Install the latest Feature Select with ::

    pip install featureselect


Usage
-----

.. code:: python

   from featureselect import DEOptimizer, SAOptimizer, GAOptimizer, PSOptimizer
   from sklearn.tree import DecisionTreeClassifier
   import pandas as pd

   # loading a dataset
   dataset = pd.read_csv("dataset.csv", header=None)
   dataset[34] = dataset[34].apply(lambda x: 1 if x == "g" else 0)
   dataset = dataset.dropna()
   X, y = dataset.iloc[:, :-1].to_numpy(), dataset.iloc[:, -1].to_numpy()

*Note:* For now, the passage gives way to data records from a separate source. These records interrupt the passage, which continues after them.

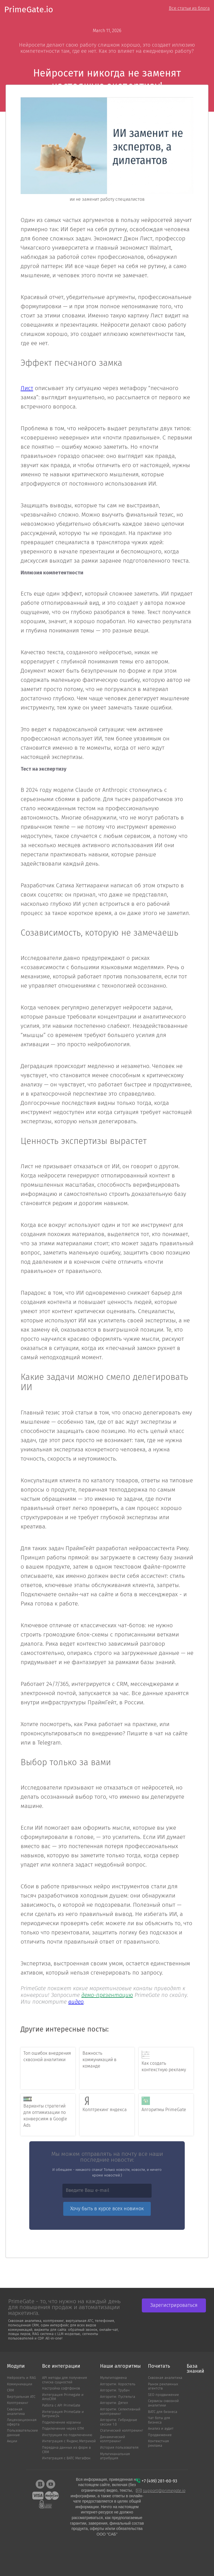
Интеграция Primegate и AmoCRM (63, 2397)
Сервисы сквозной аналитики (163, 2403)
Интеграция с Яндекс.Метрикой (69, 2441)
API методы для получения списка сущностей (64, 2380)
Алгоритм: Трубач (115, 2390)
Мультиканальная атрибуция (115, 2456)
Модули (16, 2366)
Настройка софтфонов (61, 2388)
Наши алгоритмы (120, 2366)
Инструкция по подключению (67, 2435)
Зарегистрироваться (174, 2305)
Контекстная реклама (158, 2443)
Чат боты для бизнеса (159, 2420)
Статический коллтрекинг (121, 2430)
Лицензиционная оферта (22, 2422)
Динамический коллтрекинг (112, 2439)
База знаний (195, 2369)
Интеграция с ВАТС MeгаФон (66, 2458)
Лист (27, 388)
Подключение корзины (61, 2422)
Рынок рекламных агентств (163, 2387)
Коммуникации (19, 2384)
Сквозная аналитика (16, 2412)
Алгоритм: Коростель (117, 2384)
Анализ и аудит (161, 2429)
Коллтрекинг (17, 2403)
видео (76, 2001)
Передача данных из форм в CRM (66, 2450)
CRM (10, 2390)
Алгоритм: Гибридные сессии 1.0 (118, 2422)
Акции (12, 2441)
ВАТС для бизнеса (162, 2412)
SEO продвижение (163, 2395)
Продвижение (160, 2435)
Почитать (159, 2366)
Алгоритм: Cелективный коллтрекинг (120, 2412)
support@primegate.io (164, 2490)
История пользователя (119, 2448)
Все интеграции (61, 2366)
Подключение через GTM (63, 2429)
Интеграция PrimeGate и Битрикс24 (63, 2414)
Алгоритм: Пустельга (117, 2397)
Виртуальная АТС (21, 2397)
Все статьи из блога (189, 8)
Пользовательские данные (22, 2433)
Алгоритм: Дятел (114, 2403)
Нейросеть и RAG (21, 2378)
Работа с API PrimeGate (61, 2405)
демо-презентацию (107, 1995)
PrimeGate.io (28, 10)
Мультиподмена (113, 2378)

   # best_accuracy, index_of_best_features = GAOptimizer((X, y), DecisionTreeClassifier, epochs = 10, threshold=0.6, verbose=1, max_depth=3)
   # best_accuracy, index_of_best_features = SAOptimizer((X, y), DecisionTreeClassifier, epochs = 10, threshold=0.6, verbose=True, max_depth=3)
   # best_accuracy, index_of_best_features = PSOptimizer((X, y), DecisionTreeClassifier, epochs = 10, verbose=1, max_depth=3)

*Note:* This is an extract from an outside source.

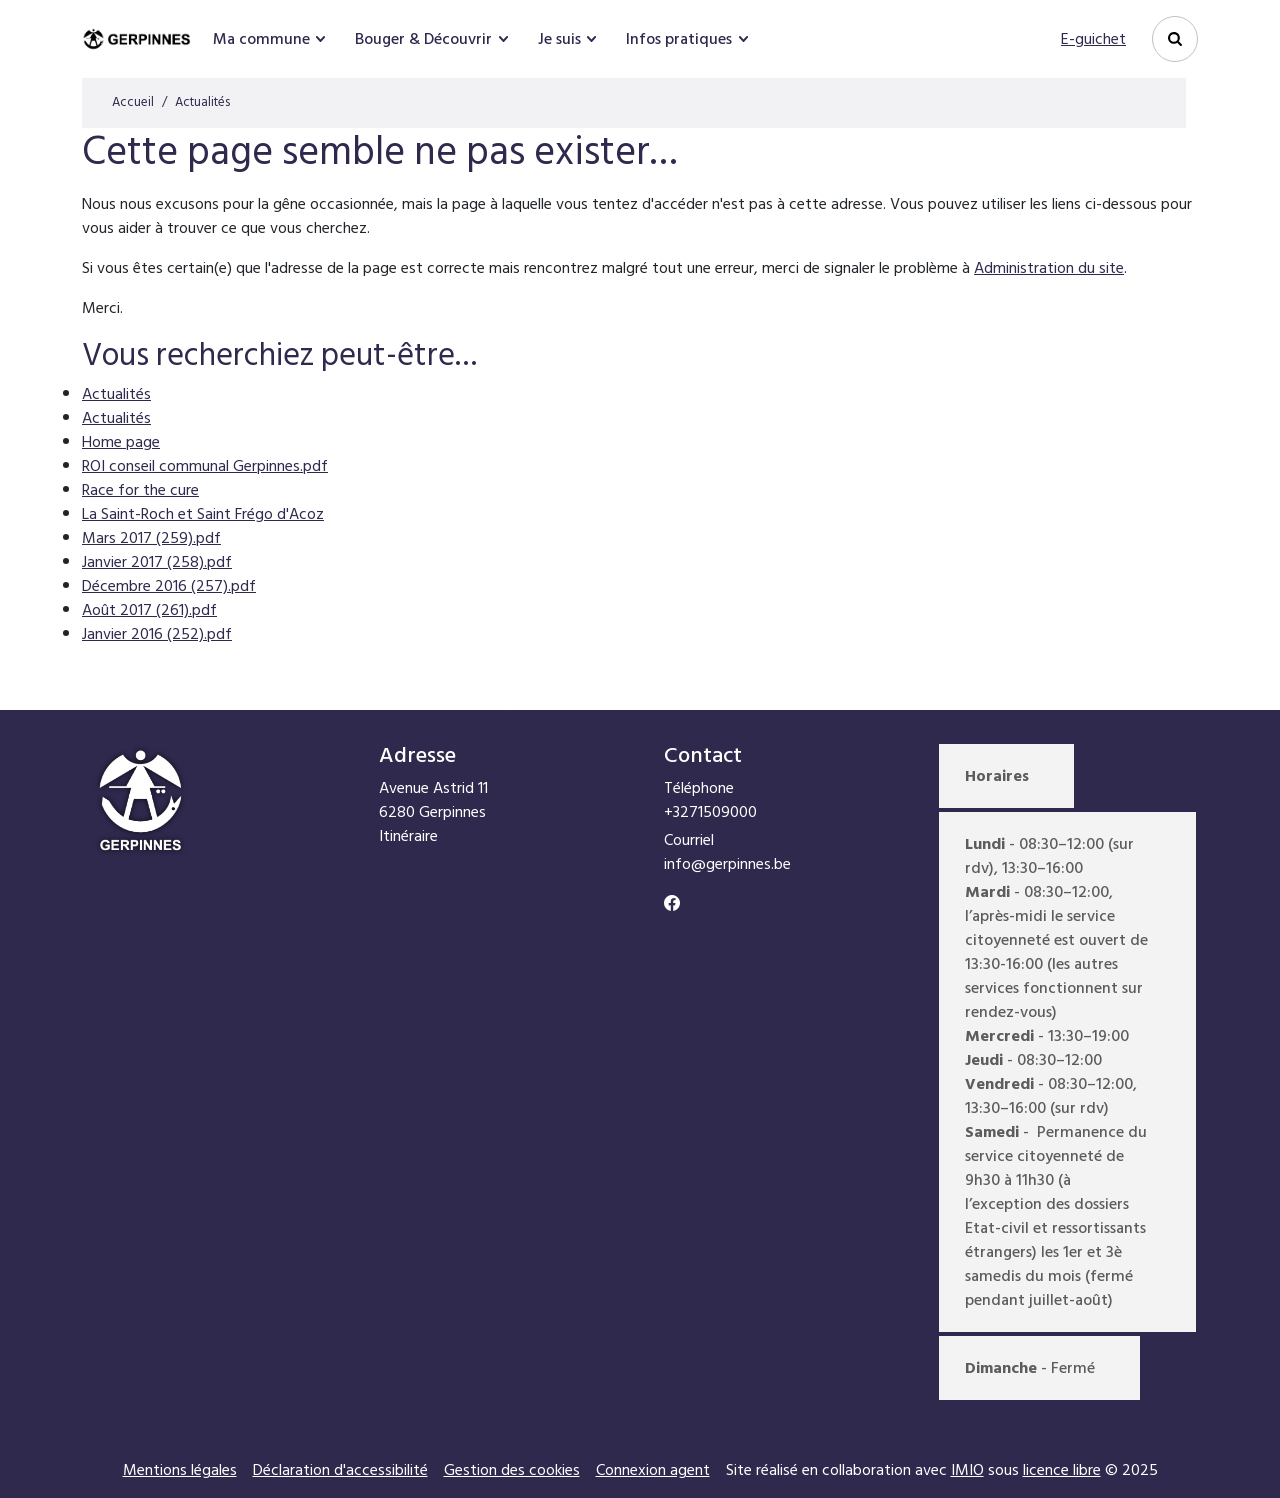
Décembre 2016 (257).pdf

   best_accuracy, index_of_best_features = DEOptimizer((X, y), DecisionTreeClassifier, epochs = 10, threshold=0.6, verbose=1, max_depth=3)

   #############
   #   Output
   #############
   Initial Accuracy: 0.887.
   ----------------------------------
   *  Epoch:  1 | Accuracy: 0.958.
   ----------------------------------
   *  Epoch:  2 | Accuracy: 0.958.
   ----------------------------------
   *  Epoch:  3 | Accuracy: 0.958.
   ----------------------------------
   *  Epoch:  4 | Accuracy: 0.958.
   ----------------------------------
   *  Epoch:  5 | Accuracy: 0.972.
   ----------------------------------
   *  Epoch:  6 | Accuracy: 0.972.
   ----------------------------------
   *  Epoch:  7 | Accuracy: 0.972.
   ----------------------------------
   *  Epoch:  8 | Accuracy: 0.972.
   ----------------------------------
   *  Epoch:  9 | Accuracy: 0.986.
   ----------------------------------
   *  Epoch: 10 | Accuracy: 0.986.
   ----------------------------------
   (0.9859154929577465, array([ 2,  4,  5,  6,  9, 11, 12, 13, 14, 17, 19, 20, 21, 24, 26, 29, 32]))




Note
----

The project is still in developement phase and will be expanded and made better over time. Any contribution to it is welcomed. Stable release would be made available soon.